Je peux cependant vous donner un exemple sur l’objectif de meilleur partage de la valeur : avant même de devenir entreprise à mission nous étions en chemin, avec la mise en place notamment du FCPE salarié.
4/ Ces innovations en termes de gouvernance contribuent-elles de répondre aux défis environnementaux, sociaux, politiques, qui se posent pour le milieu de l’assurance ? Si oui, comment ?
Oui elles y répondent, mais de manière générique et pas spécifiquement à ce stade pour le secteur de l’assurance. Car le fond des problèmes que nous rencontrons ne sont pas ceux qu’on nous met sous le nez. Le réchauffement climatique c’est l’arbre qui cache la forêt. Le fond du problème, c’est notre rapport à la nature. C’est notre incapacité à dépasser nos instincts prédateurs initiaux. C’est fondamentalement le sujet de notre incapacité à partager la valeur, à partager le pouvoir. Entre toutes les parties prenantes au premier rang desquelles désormais on trouve la planète, la nature et les générations futures.
Notre écosystème de conseil intervient cependant de manière lucrative et non lucrative dans le secteur de l’assurance pour l’aider à se transformer et à se placer à la hauteur des enjeux à horizon 2050. Mais nos actions, en tant qu’écosystème de conseil d’un nouveau genre, sont encore jeunes et modestes. Nous avons cependant des projets, notamment au sein de la Fondation, mais aussi au sein de la société commerciale, de nature à faire contribuer l’écosystème SeaBird de manière de plus en plus significative à l’avenir pour accompagner le secteur dans la transition de nos sociétés.
Au sein de la fondation nous souhaitons incuber ou soutenir des startups à impact, au travers notamment de notre partenariat avec Finance4tomorrow devenu récemment l’Institut de la Finance Durable, , mener une étude prospective sur l’assurance dans un monde post-croissant. Dans la sphère commerciale, nous avons conçu ou allons concevoir des offres d’accompagnement à la transformation de la fonction de CFO à la fonction de Chief Value Officer, des offres ISR ou encore Risque Climatique…
5/ Comment cohabitent la logique entrepreneuriale avec ces dispositifs de gouvernance ?
C’est tout l’enjeu. Comment garder la culture entrepreneuriale, le sens de l’innovation et l’impact au quotidien, un développement qui fait la part belle au long terme vs le court terme ?

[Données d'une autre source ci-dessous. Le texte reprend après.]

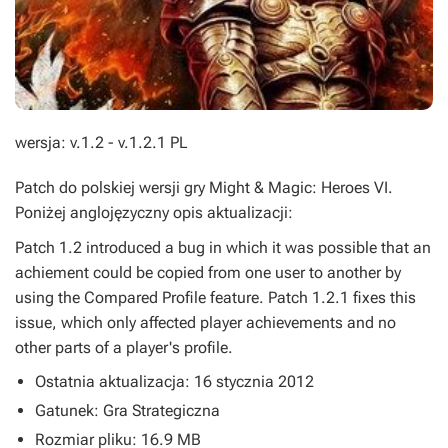
wersja: v.1.2 - v.1.2.1 PL
Patch do polskiej wersji gry Might & Magic: Heroes VI.
Poniżej anglojęzyczny opis aktualizacji:
Patch 1.2 introduced a bug in which it was possible that an
achiement could be copied from one user to another by
using the Compared Profile feature. Patch 1.2.1 fixes this
issue, which only affected player achievements and no
other parts of a player's profile.
Ostatnia aktualizacja: 16 stycznia 2012
Gatunek: Gra Strategiczna
Rozmiar pliku: 16.9 MB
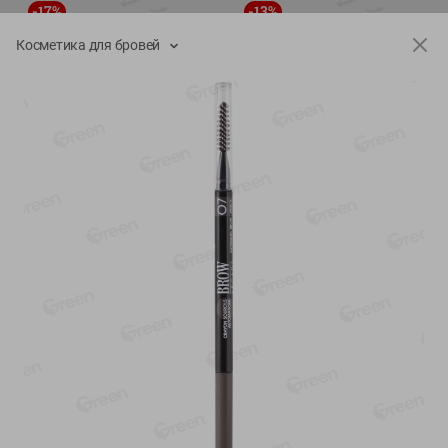
-
17
%
-
13
%
13.99
6.89
11.59
5.99
руб./
шт
руб./
шт
Косметика для бровей
Масло Топленое ГХИ
Яйца перепелиные
Местное Известное 99%
копченые Молодецкие
Местное известное 20 шт
200г
упак Солигорска п/ф
20шт в уп
Показано 1-14 из 79
Показать 15-28 из 79
Каталог товаров
Специально для вас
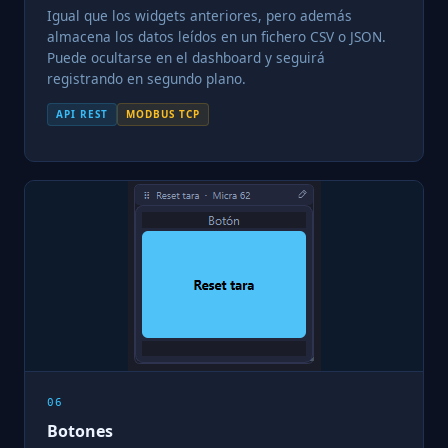
Igual que los widgets anteriores, pero además
almacena los datos leídos en un fichero CSV o JSON.
Puede ocultarse en el dashboard y seguirá
registrando en segundo plano.
API REST
MODBUS TCP
06
Botones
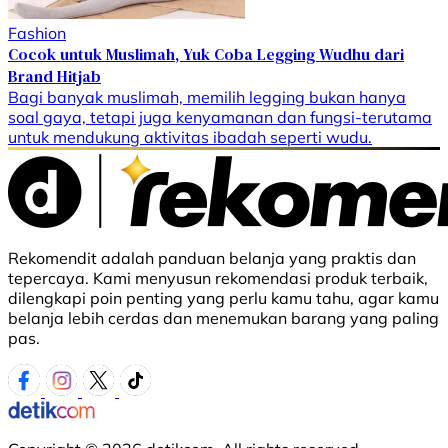
Fashion
Cocok untuk Muslimah, Yuk Coba Legging Wudhu dari
Brand Hitjab
Bagi banyak muslimah, memilih legging bukan hanya
soal gaya, tetapi juga kenyamanan dan fungsi-terutama
untuk mendukung aktivitas ibadah seperti wudu.
Rekomendit adalah panduan belanja yang praktis dan
tepercaya. Kami menyusun rekomendasi produk terbaik,
dilengkapi poin penting yang perlu kamu tahu, agar kamu
belanja lebih cerdas dan menemukan barang yang paling
pas.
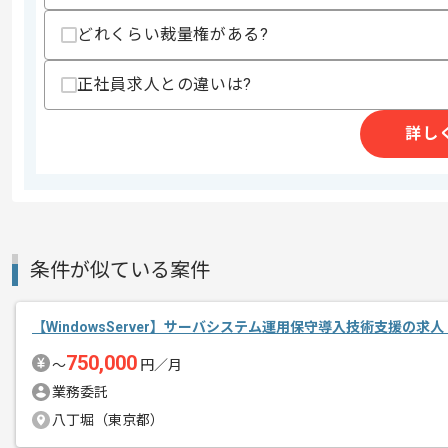
・ONTAPの知見
どれくらい裁量権がある?
歓迎スキル
・NSXの運用経験
正社員求人との違いは?
・NetApp cDOTの運用経験
詳し
スキルに不安がある方へ
上記に似た経験やスキルをお持ちであれば申
商談回数
1回
その他募集要項
条件が似ている案件
募集人数
4人
作業開始日
2020/05/01
【WindowsServer】サーバシステム運用保守導入技術支援の求
750,000
〜
円／月
レバテック実績ありの企業です。
業務委託
エージェントからのコ
八丁堀（東京都）
メント
ESXiの運用経験がある方にマッチします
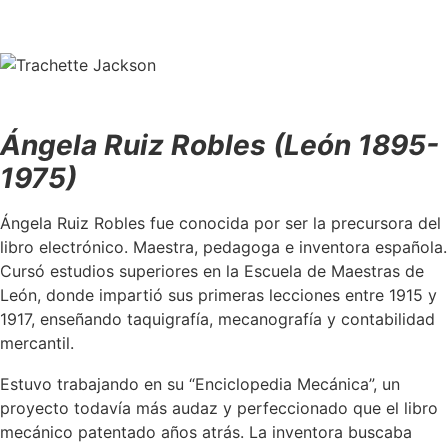
Ángela Ruiz Robles (León 1895-
1975)
Ángela Ruiz Robles fue conocida por ser la precursora del
libro electrónico. Maestra, pedagoga e inventora española.
Cursó estudios superiores en la Escuela de Maestras de
León, donde impartió sus primeras lecciones entre 1915 y
1917, enseñando taquigrafía, mecanografía y contabilidad
mercantil.
Estuvo trabajando en su “Enciclopedia Mecánica”, un
proyecto todavía más audaz y perfeccionado que el libro
mecánico patentado años atrás. La inventora buscaba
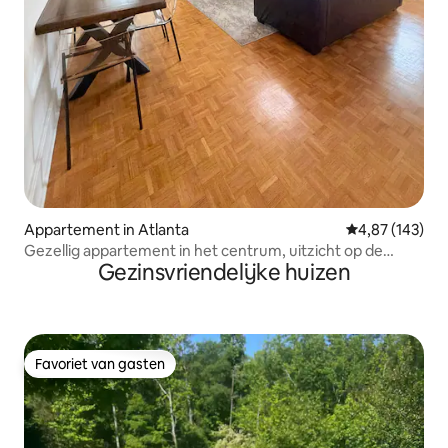
Appartement in Atlanta
Gemiddelde beo
4,87 (143)
Gezellig appartement in het centrum, uitzicht op de
Gezinsvriendelijke huizen
zonsondergang / kingsize bed / 22e verdieping
Favoriet van gasten
Favoriet van gasten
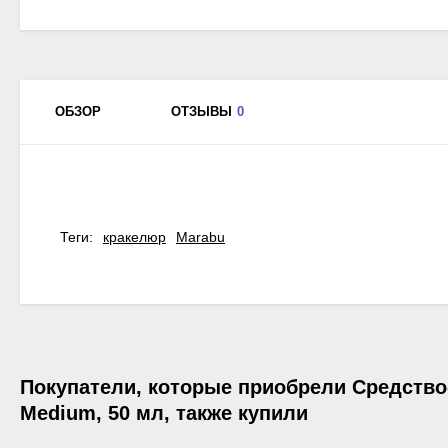
ОБЗОР
ОТЗЫВЫ
0
Теги:
кракелюр
Marabu
Покупатели, которые приобрели Средство
Medium, 50 мл, также купили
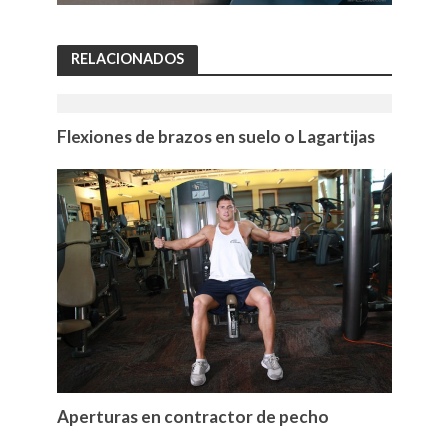
RELACIONADOS
Flexiones de brazos en suelo o Lagartijas
Aperturas en contractor de pecho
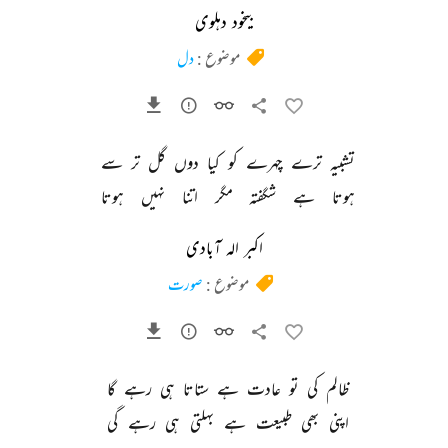
بیخود دہلوی
موضوع :
دل
تشبیہ 
ترے 
چہرے 
کو 
کیا 
دوں 
گل 
تر 
سے 
ہوتا 
ہے 
شگفتہ 
مگر 
اتنا 
نہیں 
ہوتا 
اکبر الہ آبادی
موضوع :
صورت
ظالم 
کی 
تو 
عادت 
ہے 
ستاتا 
ہی 
رہے 
گا 
اپنی 
بھی 
طبیعت 
ہے 
بہلتی 
ہی 
رہے 
گی 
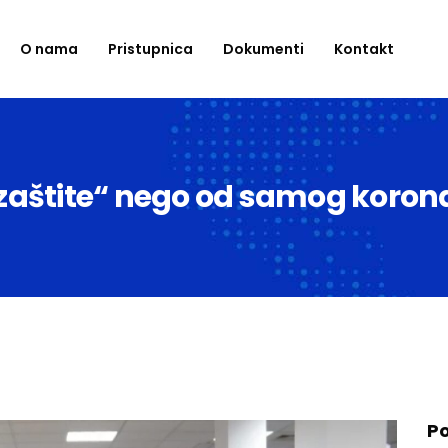
O nama
Pristupnica
Dokumenti
Kontakt
zaštite“ nego od samog koron
Po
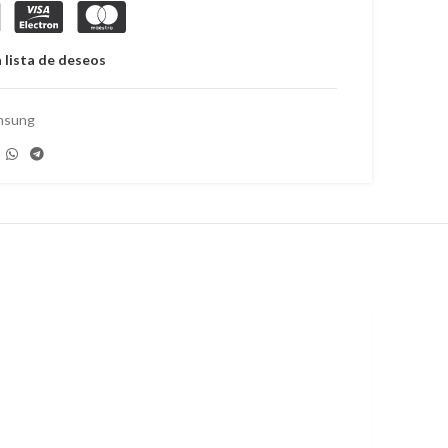
 lista de deseos
msung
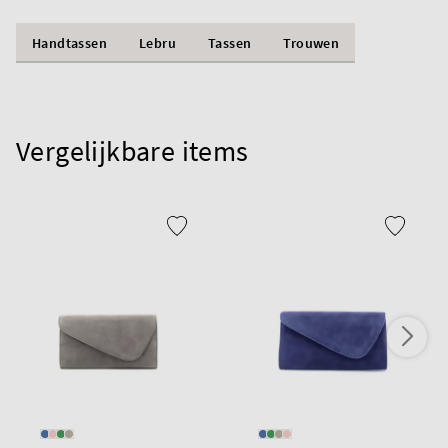
Handtassen
Lebru
Tassen
Trouwen
Vergelijkbare items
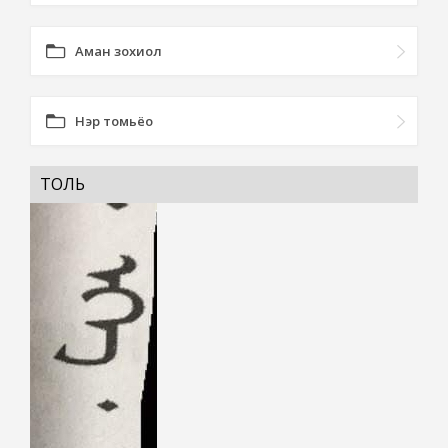
Аман зохиол
Нэр томьёо
ТОЛЬ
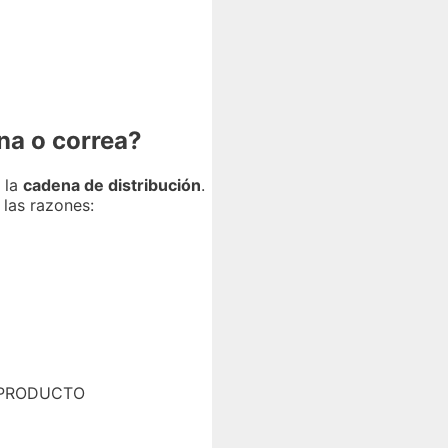
na o correa?
 la
cadena de distribución
.
 las razones:
R PRODUCTO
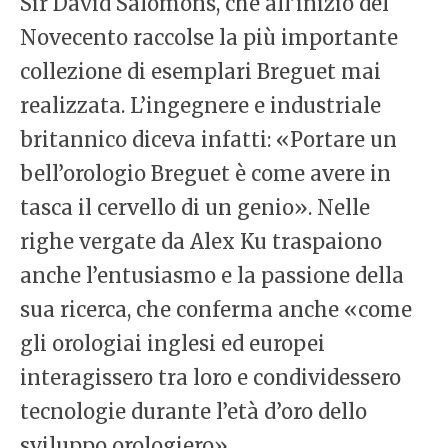
Sir David Salomons, che all’inizio del
Novecento raccolse la più importante
collezione di esemplari Breguet mai
realizzata. L’ingegnere e industriale
britannico diceva infatti: «Portare un
bell’orologio Breguet è come avere in
tasca il cervello di un genio». Nelle
righe vergate da Alex Ku traspaiono
anche l’entusiasmo e la passione della
sua ricerca, che conferma anche «come
gli orologiai inglesi ed europei
interagissero tra loro e condividessero
tecnologie durante l’età d’oro dello
sviluppo orologiero».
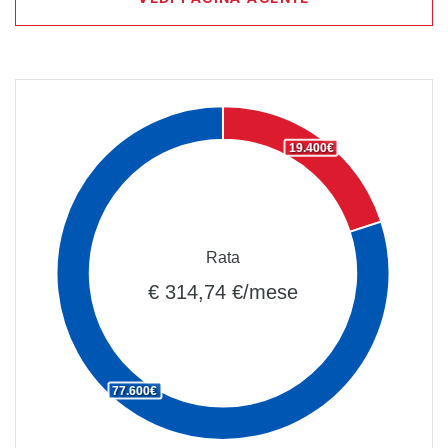
19.400€
Rata
€ 314,74 €/mese
77.600€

En réfléchissant à des mécanismes de gouvernance agiles qui laissent de grands espaces de liberté, d’intrapreneuriat et d’innovation, sans remettre en cause le projet inclusif et durable. C’est une exploration, je n’ai pas toutes les réponses. C’est ce que nous essayons de construire, de manière un peu utopique, mais quelle aventure !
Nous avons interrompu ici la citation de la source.